Breast imaging of transgender patients and breast cancer prevalence

Transgender patients have both special and similar needs as non-transgender individuals with respect to breast cancer screening. They also pose special considerations for radiologists, as evidence-based guidelines do not exist and data is lacking. Radiologists at the Icahn School of Medicine at Mount Sinai in New York City summarized published data and made recommendations in the January 2018 issue of Current Radiology Reports.

Evidence-based guidelines for breast cancer screening do not yet exist for the transgender population. In their article, lead author Emily B. Sonnenblick, MD, associate professor of radiology at Icahn, and her colleagues recommend screening mammography for all transgender women who have received hormone treatment for 5 years or longer and who have known risk factors for breast cancer, as well as for all transgender men (female-to-male) who have not had surgical breast removal.

The authors also recommend that radiology departments and imaging centers modify their intake forms to allow patients to identify themselves as transgender, to note their preferred gender, and to make it easy to provide hormonal and surgical history relevant to radiological interpretation. Technologists and staff should also be trained in cultural sensitivity.

Additional recommendations from the group include:

  • Applying standard protocols for diagnostic mammography, breast ultrasound, and breast magnetic resonance imaging (MRI) examinations to symptomatic transgender women who receive cross-hormone therapy, as the same breast pathology occurs.
  • Evaluating palpable abnormalities in patients who have not undergone breast augmentation with mammography and ultrasound. Patients over 30 with unilateral clear or bloody nipple discharge should have a mammogram followed by ultrasound, whereas younger patients should have an initial ultrasound exam.
  • Imaging patients with breast implants with standard oblique, craniocaudal, and Eklund displaced views.

The authors also recommend that radiologists be alert to the possibility that some patients may have had free silicone injection, a practice that is illegal in the United States. Optimal imaging for these patients has yet to be established. Free-particle injections present as numerous diffuse round and irregular high-density masses. Large fibrotic masses in the retroglandular fat and pectoralis muscle caused by free silicone may obscure breast tissue and mimic malignancy.

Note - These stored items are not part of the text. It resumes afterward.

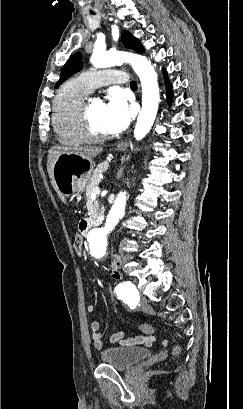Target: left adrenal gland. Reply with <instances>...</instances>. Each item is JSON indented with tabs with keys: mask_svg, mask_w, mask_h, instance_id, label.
<instances>
[{
	"mask_svg": "<svg viewBox=\"0 0 243 409\" xmlns=\"http://www.w3.org/2000/svg\"><path fill=\"white\" fill-rule=\"evenodd\" d=\"M122 169L119 171V175H118V177H120V176H122Z\"/></svg>",
	"mask_w": 243,
	"mask_h": 409,
	"instance_id": "1",
	"label": "left adrenal gland"
}]
</instances>
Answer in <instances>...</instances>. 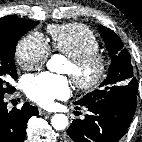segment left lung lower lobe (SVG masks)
Listing matches in <instances>:
<instances>
[{
	"instance_id": "0a47b994",
	"label": "left lung lower lobe",
	"mask_w": 142,
	"mask_h": 142,
	"mask_svg": "<svg viewBox=\"0 0 142 142\" xmlns=\"http://www.w3.org/2000/svg\"><path fill=\"white\" fill-rule=\"evenodd\" d=\"M137 94L124 93L85 105L91 114L85 115L84 120L74 119L63 142L118 141L132 121Z\"/></svg>"
}]
</instances>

Fibrotic granulomas on breast MRI are non-enhancing circumscribed T2 high signal with absent signal on T1-weighted fat-suppressed images, the authors write.

The authors also recommend that all transgender patients receive a detailed genetic risk assessment based on family history of breast, ovarian, prostate, and/or pancreatic cancer and ancestry prior to hormone treatment.

The impact of hormone treatment on breast cancer risk is unknown. The most recent data on the prevalence and characteristics of breast cancer in transgender patients was presented in March at ENDO 2018, the annual meeting of the Endocrine Society in Chicago.1 Researchers from Amsterdam reported that the number of breast cancer cases in transgender individuals of both sexes was lower than they statistically predicted. Specifically, 25 breast cancer cases in a population of 2,571 during a follow-up period of 22,678 person-years. Six cases were identified in transgender men in a population of 1,324 followed for 10,102 person years. Presenter Christel Josefa Maria de Blok, MD, of the Department of Endocrinology and Center of Expertise on Gender Dysphoria of the VU University Medical Center, said the researchers had expected 32 and 10 cases respectively.

Patients were diagnosed at a median age of 51 years in transgender women and 46 years in transgender men. For both, the most prevalent type of breast cancer was a ductal carcinoma (60% in women and 83% in men). In transgender women, 83% of the tumors was estrogen receptor positive (ER+), 61% progesterone receptor positive (PR+), and 6% human epidermal growth factor receptor-2 (HER2/neu) positive. For transgender men, the rates were 60% ER+, 60% PR+, and 40% HER2/neu positive. A total of nine women and two men had developed metastases.

The data for this study was collected from a national database (PALGA) which has been registering histopathology and cytopathology in the Netherlands since 1971. The search included all relevant patient data from 1971 through August 2017.

Data collection to assess optimal imaging and the role of mammography screening of transgender individuals is needed, Dr. Sonnenblick said. Mount Sinai’s Dublin Breast Center is conducting an open, ongoing prospective study called the Transgender Imaging Registry (TransFIR) to gather data about biopsy rates and cancer detection in transgender patients who have breast imaging. It may be accessed at https://transfir.org.

REFERENCES

  1. de Blok CJM, Wiepje C, Nota NM, et al. OR25-6 - Breast cancer in transgender persons receiving cross-sex hormone treatment: Results of a nationwide cohort study. ENDO 2018 program. Accessed from http://www.abstractsonline.com/pp8/#!/4482/presentation/8190 on May 29, 2018.
  2. Sonnenblick EB, Shah AD, Goldstein Z, et al. Breast imaging of transgender individuals: A review. Curr Radiol Rep. 2018 6:1 doi.org/10.1007/s40134-018-0260-1.